(Assignment):
From the records, return each line that has the word "webview" in it.

(Supplied material):
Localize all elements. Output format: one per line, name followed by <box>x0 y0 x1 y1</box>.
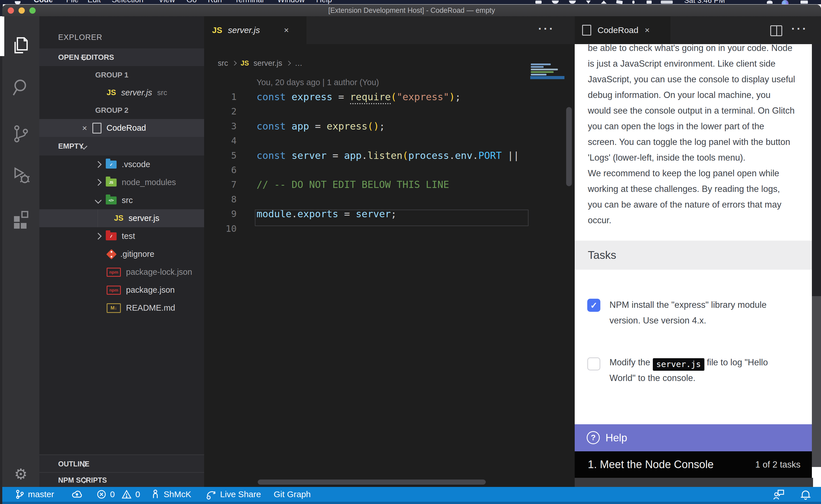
feedback-icon <box>772 488 785 500</box>
open-editor-label: CodeRoad <box>107 123 146 133</box>
editor-vertical-scrollbar[interactable] <box>566 107 572 186</box>
breadcrumb[interactable]: src JS server.js … <box>218 56 303 71</box>
menu-item-help[interactable]: Help <box>316 0 332 4</box>
close-tab-icon[interactable]: × <box>284 25 289 35</box>
control-center-icon[interactable] <box>800 1 808 4</box>
account-status-item[interactable]: ShMcK <box>150 487 191 502</box>
git-graph-status-item[interactable]: Git Graph <box>274 487 311 502</box>
tree-item-readme[interactable]: M↓ README.md <box>39 299 204 317</box>
errors-icon <box>96 489 107 499</box>
branch-status-item[interactable]: master <box>15 487 54 502</box>
cursor-status-icon[interactable] <box>586 1 591 4</box>
menu-item-window[interactable]: Window <box>277 0 305 4</box>
close-icon[interactable]: × <box>82 123 87 133</box>
current-line-highlight <box>255 210 528 226</box>
problems-status-item[interactable]: 0 0 <box>96 487 140 502</box>
outline-section-header[interactable]: OUTLINE <box>39 454 204 473</box>
close-tab-icon[interactable]: × <box>645 25 650 35</box>
tree-item-serverjs[interactable]: JS server.js <box>39 209 204 227</box>
feedback-status-item[interactable] <box>772 487 785 502</box>
mic-status-icon[interactable] <box>632 1 635 4</box>
wifi-status-icon[interactable] <box>647 1 652 4</box>
search-activity-icon[interactable] <box>2 77 39 98</box>
code-line-1[interactable]: const express = require("express"); <box>257 89 461 104</box>
play-status-icon[interactable] <box>601 1 606 4</box>
lesson-text-line: is just a JavaScript environment. Like c… <box>588 56 816 71</box>
tree-item-package-lock[interactable]: npm package-lock.json <box>39 263 204 281</box>
tab-serverjs[interactable]: JS server.js × <box>204 16 307 44</box>
lesson-text-line: you can be aware of the nature of errors… <box>588 197 816 212</box>
webview-scrollbar-track[interactable] <box>812 296 821 467</box>
lesson-text-line: be able to check what's going on in your… <box>588 44 816 56</box>
open-editors-header[interactable]: OPEN EDITORS <box>39 48 204 66</box>
source-control-icon <box>12 124 30 144</box>
tree-item-node-modules[interactable]: JS node_modules <box>39 173 204 191</box>
menu-item-code[interactable]: Code <box>34 0 53 4</box>
lesson-footer[interactable]: 1. Meet the Node Console 1 of 2 tasks <box>575 451 812 478</box>
breadcrumb-file[interactable]: server.js <box>254 59 282 68</box>
run-debug-activity-icon[interactable] <box>2 165 39 185</box>
workspace-section-header[interactable]: EMPTY <box>39 137 204 155</box>
webview-bottom-strip <box>575 478 813 487</box>
menu-item-edit[interactable]: Edit <box>87 0 101 4</box>
code-line-5[interactable]: const server = app.listen(process.env.PO… <box>257 148 529 163</box>
lesson-text-line: debug information. On your local machine… <box>588 87 816 103</box>
live-share-status-item[interactable]: Live Share <box>205 487 261 502</box>
tab-coderoad[interactable]: CodeRoad × <box>575 16 671 44</box>
pencil-status-icon[interactable] <box>616 0 623 4</box>
line-number: 4 <box>204 133 237 148</box>
task1-text-line1: NPM install the "express" library module <box>609 297 806 313</box>
sync-status-item[interactable] <box>71 487 83 502</box>
tree-item-package-json[interactable]: npm package.json <box>39 281 204 299</box>
menu-item-selection[interactable]: Selection <box>112 0 143 4</box>
explorer-activity-icon[interactable] <box>2 36 39 57</box>
tree-item-test[interactable]: ⌇ test <box>39 227 204 245</box>
shield-status-icon[interactable] <box>552 1 559 4</box>
person-icon <box>150 489 160 500</box>
editor-horizontal-scrollbar[interactable] <box>258 480 486 485</box>
code-line-3[interactable]: const app = express(); <box>257 119 385 134</box>
titlebar[interactable]: [Extension Development Host] - CodeRoad … <box>2 5 821 16</box>
menu-item-go[interactable]: Go <box>186 0 197 4</box>
settings-activity-icon[interactable]: ⚙ <box>2 466 39 483</box>
editor-actions-more-icon[interactable]: ··· <box>791 22 808 35</box>
menubar-clock[interactable]: Sat 3:46 PM <box>684 0 725 4</box>
siri-icon[interactable] <box>782 0 789 4</box>
minimap[interactable] <box>530 61 567 198</box>
tree-item-gitignore[interactable]: .gitignore <box>39 245 204 263</box>
tree-item-src[interactable]: </> src <box>39 191 204 209</box>
menu-item-run[interactable]: Run <box>208 0 222 4</box>
apple-menu-icon[interactable] <box>15 1 21 4</box>
tree-item-vscode[interactable]: ✓ .vscode <box>39 155 204 173</box>
task2-checkbox[interactable] <box>587 357 600 370</box>
battery-status-icon[interactable] <box>661 1 673 4</box>
line-number: 5 <box>204 148 237 163</box>
breadcrumb-root[interactable]: src <box>218 59 228 68</box>
notifications-status-item[interactable] <box>799 487 812 502</box>
split-editor-icon[interactable] <box>770 25 782 36</box>
live-share-icon <box>205 488 217 500</box>
phone-status-icon[interactable] <box>535 1 542 4</box>
npm-scripts-section-header[interactable]: NPM SCRIPTS <box>39 472 204 487</box>
bell-icon <box>799 488 812 501</box>
menu-item-view[interactable]: View <box>158 0 175 4</box>
chevron-right-icon <box>95 179 101 186</box>
coderoad-webview: be able to check what's going on in your… <box>575 44 821 478</box>
help-bar[interactable]: ? Help <box>575 424 812 451</box>
editor-actions-more-icon[interactable]: ··· <box>538 22 555 35</box>
code-line-7[interactable]: // -- DO NOT EDIT BELOW THIS LINE <box>257 177 449 192</box>
task1-checkbox[interactable]: ✓ <box>587 299 600 312</box>
breadcrumb-more[interactable]: … <box>295 59 303 68</box>
extensions-activity-icon[interactable] <box>2 209 39 230</box>
menu-item-terminal[interactable]: Terminal <box>235 0 264 4</box>
menu-item-file[interactable]: File <box>66 0 79 4</box>
help-label: Help <box>605 424 627 451</box>
shield2-status-icon[interactable] <box>569 1 576 4</box>
spotlight-icon[interactable] <box>767 1 773 4</box>
desktop-sliver-white <box>0 16 2 56</box>
webview-scrollbar-thumb[interactable] <box>812 44 821 296</box>
source-control-activity-icon[interactable] <box>2 124 39 144</box>
git-graph-label: Git Graph <box>274 489 311 499</box>
open-editor-coderoad[interactable]: × CodeRoad <box>39 119 204 137</box>
open-editor-serverjs[interactable]: JS server.js src <box>39 84 204 101</box>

(Written solution):
webview-scrollbar-track[interactable] <box>812 296 821 467</box>
webview-bottom-strip <box>575 478 813 487</box>
coderoad-webview: be able to check what's going on in your… <box>575 44 821 478</box>
webview-scrollbar-thumb[interactable] <box>812 44 821 296</box>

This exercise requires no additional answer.